The lesson: if we are not careful and simply revert to the way things were, with surveillance and monitoring programmes, before COVID-19, then we are awaiting the next pandemic. This underlies the significance of veterinary research to the health of humanity as we continue to erode the buffer between ourselves and wildlife.
It is UWI, through its postgraduate programmes with alumni like Dr Brown Jordan that produces the next generation of specialists and game changers that are teeming with the desire to be of service to society.
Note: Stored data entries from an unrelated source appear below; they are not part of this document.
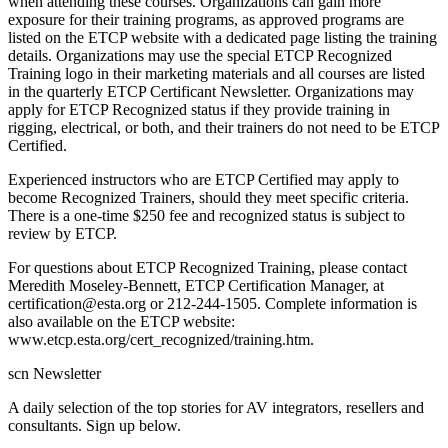
when attending these courses. Organizations can gain more
exposure for their training programs, as approved programs are
listed on the ETCP website with a dedicated page listing the training
details. Organizations may use the special ETCP Recognized
Training logo in their marketing materials and all courses are listed
in the quarterly ETCP Certificant Newsletter. Organizations may
apply for ETCP Recognized status if they provide training in
rigging, electrical, or both, and their trainers do not need to be ETCP
Certified.
Experienced instructors who are ETCP Certified may apply to
become Recognized Trainers, should they meet specific criteria.
There is a one-time $250 fee and recognized status is subject to
review by ETCP.
For questions about ETCP Recognized Training, please contact
Meredith Moseley-Bennett, ETCP Certification Manager, at
certification@esta.org or 212-244-1505. Complete information is
also available on the ETCP website:
www.etcp.esta.org/cert_recognized/training.htm.
scn Newsletter
A daily selection of the top stories for AV integrators, resellers and
consultants. Sign up below.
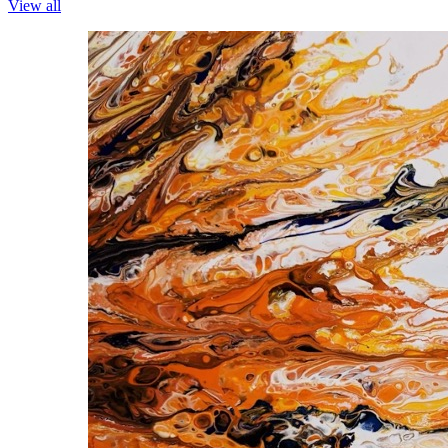
View all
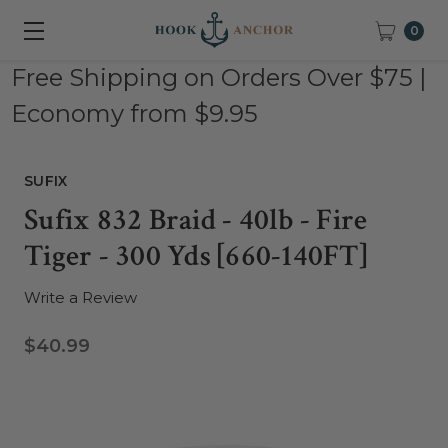
0
Free Shipping on Orders Over $75 |
Economy from $9.95
SUFIX
Sufix 832 Braid - 40lb - Fire
Tiger - 300 Yds [660-140FT]
Write a Review
$40.99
As a woman in Science, technology, engineering, and mathematics (STEM), she says, “I personally had great support around me [through] Professor [of Molecular Genetics and Virology] Christine Carrington and [Director of the School of Veterinary Medicine] Dr Karla Georges, as well as many female colleagues and fellow researchers who definitely made my experience as a woman in STEM one of ease.”
She urges both women and girls who have an affinity for STEM, or anything really, to “go for it” as “there are no limits except for the ones we put on ourselves”.
As for hobbies, she says, “I love to sew… I started making dolly clothes as a child”, and this has been her mainstay throughout the years and even now is a creative outlet. Dr Brown Jordan still carries her love for fashion and sewing with her, and attempts to incorporate this in her business ventures and hobbies alike.
Like the rest of us, Dr Brown Jordan tells of the difficulty of adjusting to life under the introduction of COVID-19, with the addition of longer hours at work and more demanding home life. The “balancing act with many twists and turns along the way,” as she describes it, has allowed her to be more dependent on God, her husband, family, and friends to cope with the times. Even so, she is spirited in her pursuit of capacity building and laboratory diagnostics, so it seems that there are milestones left for her in her future roles in the field of Virology and infectious disease laboratory strengthening.